PROBLEM
Among the entries below, please repeat exactly and only the lines from the line containing "a nice clean hit on Dany Heatly that some how" to the line containing "Team USA Brian Rafaksi) the $6 million a year", both lines included.

(Saved data entries)
%%
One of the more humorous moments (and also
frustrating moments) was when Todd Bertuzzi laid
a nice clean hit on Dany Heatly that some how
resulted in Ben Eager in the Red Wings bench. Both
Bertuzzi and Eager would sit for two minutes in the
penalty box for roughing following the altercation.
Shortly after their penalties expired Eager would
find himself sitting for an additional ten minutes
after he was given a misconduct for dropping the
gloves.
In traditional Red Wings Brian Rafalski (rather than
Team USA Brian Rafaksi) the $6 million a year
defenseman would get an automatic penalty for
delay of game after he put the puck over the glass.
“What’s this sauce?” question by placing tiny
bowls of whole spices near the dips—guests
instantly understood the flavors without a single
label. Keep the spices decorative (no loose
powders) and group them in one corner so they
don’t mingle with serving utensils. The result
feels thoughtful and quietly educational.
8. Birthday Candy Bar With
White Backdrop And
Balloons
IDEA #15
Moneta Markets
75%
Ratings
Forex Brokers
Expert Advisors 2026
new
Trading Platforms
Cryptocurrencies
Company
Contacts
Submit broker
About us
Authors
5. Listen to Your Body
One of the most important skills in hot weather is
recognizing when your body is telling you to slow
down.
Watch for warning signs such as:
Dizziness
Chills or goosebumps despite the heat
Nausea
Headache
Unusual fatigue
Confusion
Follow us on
%%
%%
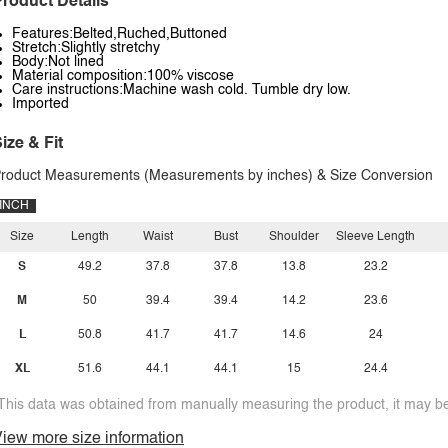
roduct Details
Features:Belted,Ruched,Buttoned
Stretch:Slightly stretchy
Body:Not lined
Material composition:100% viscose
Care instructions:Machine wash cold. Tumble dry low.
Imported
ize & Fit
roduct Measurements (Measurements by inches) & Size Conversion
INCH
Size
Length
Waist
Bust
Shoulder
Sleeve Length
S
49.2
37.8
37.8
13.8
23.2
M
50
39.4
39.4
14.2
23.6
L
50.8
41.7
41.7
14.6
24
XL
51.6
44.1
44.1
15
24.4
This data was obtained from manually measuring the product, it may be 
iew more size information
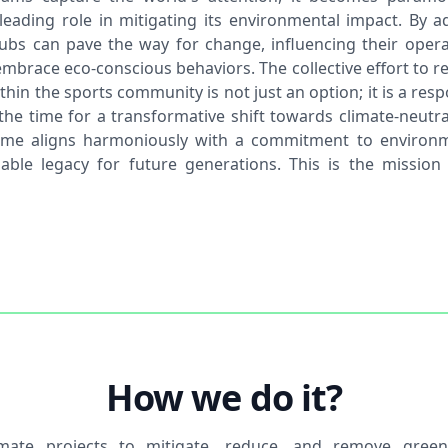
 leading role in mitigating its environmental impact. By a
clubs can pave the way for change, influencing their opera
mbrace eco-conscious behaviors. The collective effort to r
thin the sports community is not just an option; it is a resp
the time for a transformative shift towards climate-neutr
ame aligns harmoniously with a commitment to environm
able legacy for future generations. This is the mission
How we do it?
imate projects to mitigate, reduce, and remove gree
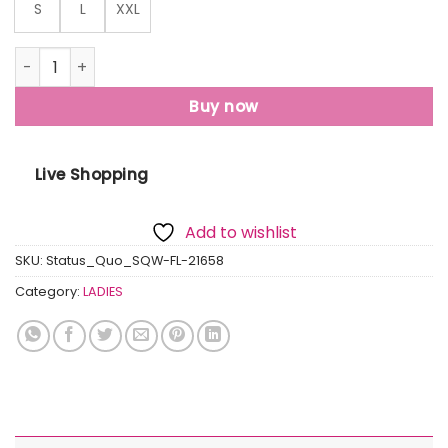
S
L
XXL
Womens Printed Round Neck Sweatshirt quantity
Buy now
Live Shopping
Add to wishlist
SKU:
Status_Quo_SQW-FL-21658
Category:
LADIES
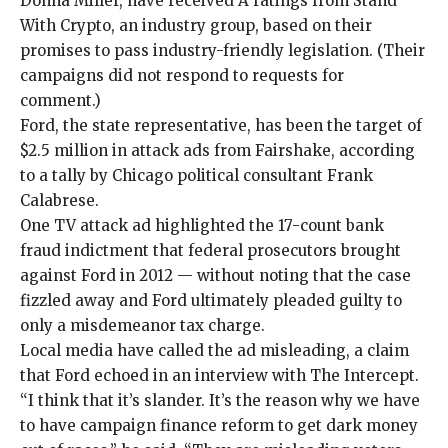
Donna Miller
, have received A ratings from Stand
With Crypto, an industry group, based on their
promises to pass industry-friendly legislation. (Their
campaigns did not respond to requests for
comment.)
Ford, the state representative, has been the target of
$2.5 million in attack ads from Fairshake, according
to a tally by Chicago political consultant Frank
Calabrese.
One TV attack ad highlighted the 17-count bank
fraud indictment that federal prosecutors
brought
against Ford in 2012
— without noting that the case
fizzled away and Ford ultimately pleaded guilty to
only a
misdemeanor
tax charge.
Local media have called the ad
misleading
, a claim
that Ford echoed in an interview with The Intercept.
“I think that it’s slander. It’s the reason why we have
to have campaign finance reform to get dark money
%%
%%
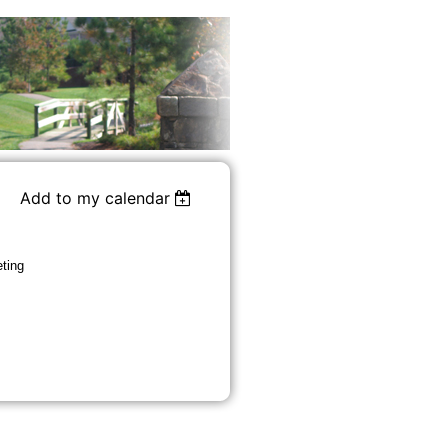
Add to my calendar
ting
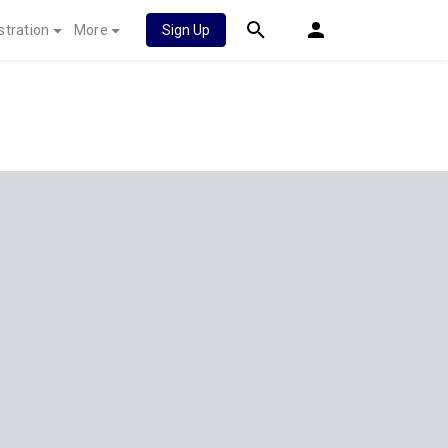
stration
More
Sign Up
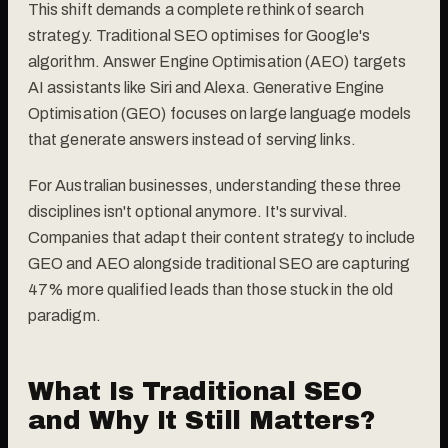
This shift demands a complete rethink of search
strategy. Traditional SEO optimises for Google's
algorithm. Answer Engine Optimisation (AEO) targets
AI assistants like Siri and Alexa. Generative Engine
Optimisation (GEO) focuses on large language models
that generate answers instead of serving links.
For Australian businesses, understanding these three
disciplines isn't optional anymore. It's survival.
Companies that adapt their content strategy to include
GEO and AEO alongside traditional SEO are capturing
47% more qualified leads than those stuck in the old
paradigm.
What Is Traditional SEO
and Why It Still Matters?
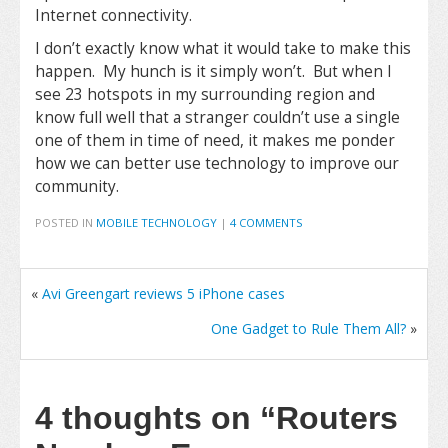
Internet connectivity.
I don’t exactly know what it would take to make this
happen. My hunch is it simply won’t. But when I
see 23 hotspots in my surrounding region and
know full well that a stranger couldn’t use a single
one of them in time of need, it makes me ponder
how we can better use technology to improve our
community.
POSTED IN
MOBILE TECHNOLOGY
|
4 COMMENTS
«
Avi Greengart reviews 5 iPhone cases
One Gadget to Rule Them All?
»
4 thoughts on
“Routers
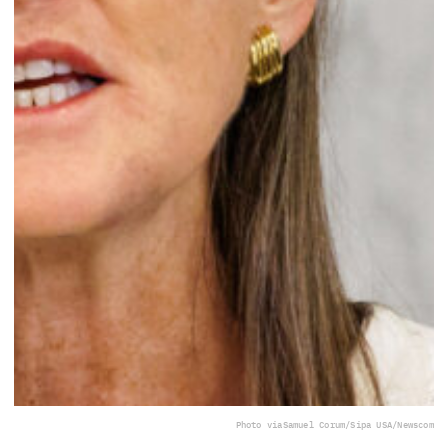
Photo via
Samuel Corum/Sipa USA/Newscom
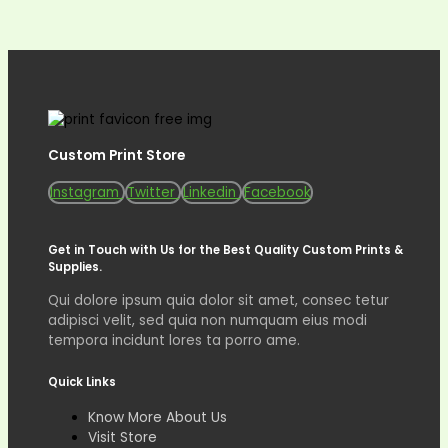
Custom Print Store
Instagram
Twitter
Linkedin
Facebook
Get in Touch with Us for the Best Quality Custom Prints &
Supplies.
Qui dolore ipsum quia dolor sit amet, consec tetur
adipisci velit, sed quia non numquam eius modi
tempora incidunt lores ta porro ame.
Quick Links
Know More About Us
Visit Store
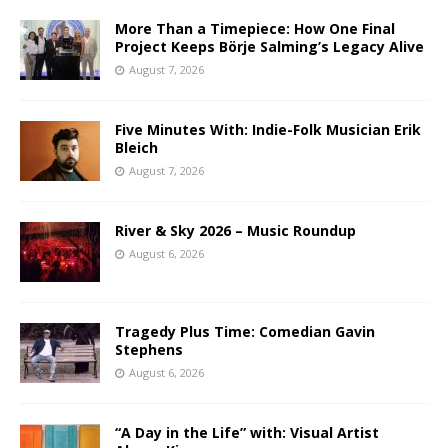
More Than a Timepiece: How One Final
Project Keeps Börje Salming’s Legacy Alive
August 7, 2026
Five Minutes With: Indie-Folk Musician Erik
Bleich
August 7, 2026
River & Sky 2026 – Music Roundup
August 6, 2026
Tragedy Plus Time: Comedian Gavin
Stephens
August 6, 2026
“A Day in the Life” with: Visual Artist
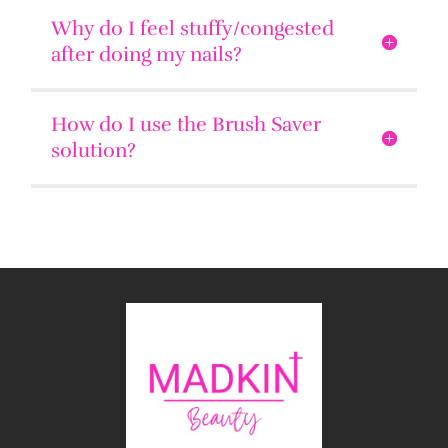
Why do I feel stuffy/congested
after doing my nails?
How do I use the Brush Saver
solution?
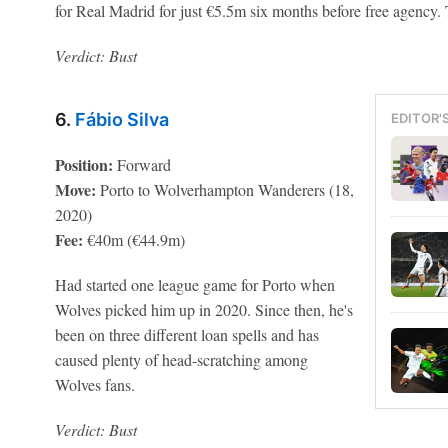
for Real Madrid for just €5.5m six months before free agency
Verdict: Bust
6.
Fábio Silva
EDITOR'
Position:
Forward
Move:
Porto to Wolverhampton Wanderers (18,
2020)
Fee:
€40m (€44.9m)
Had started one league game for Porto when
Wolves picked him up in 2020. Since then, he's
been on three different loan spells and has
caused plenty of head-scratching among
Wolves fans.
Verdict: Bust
%%
RESPONSE TO THE EXERCISE
a nice clean hit on Dany Heatly that some how
resulted in Ben Eager in the Red Wings bench. Both
Bertuzzi and Eager would sit for two minutes in the
penalty box for roughing following the altercation.
Shortly after their penalties expired Eager would
find himself sitting for an additional ten minutes
after he was given a misconduct for dropping the
gloves.
In traditional Red Wings Brian Rafalski (rather than
Team USA Brian Rafaksi) the $6 million a year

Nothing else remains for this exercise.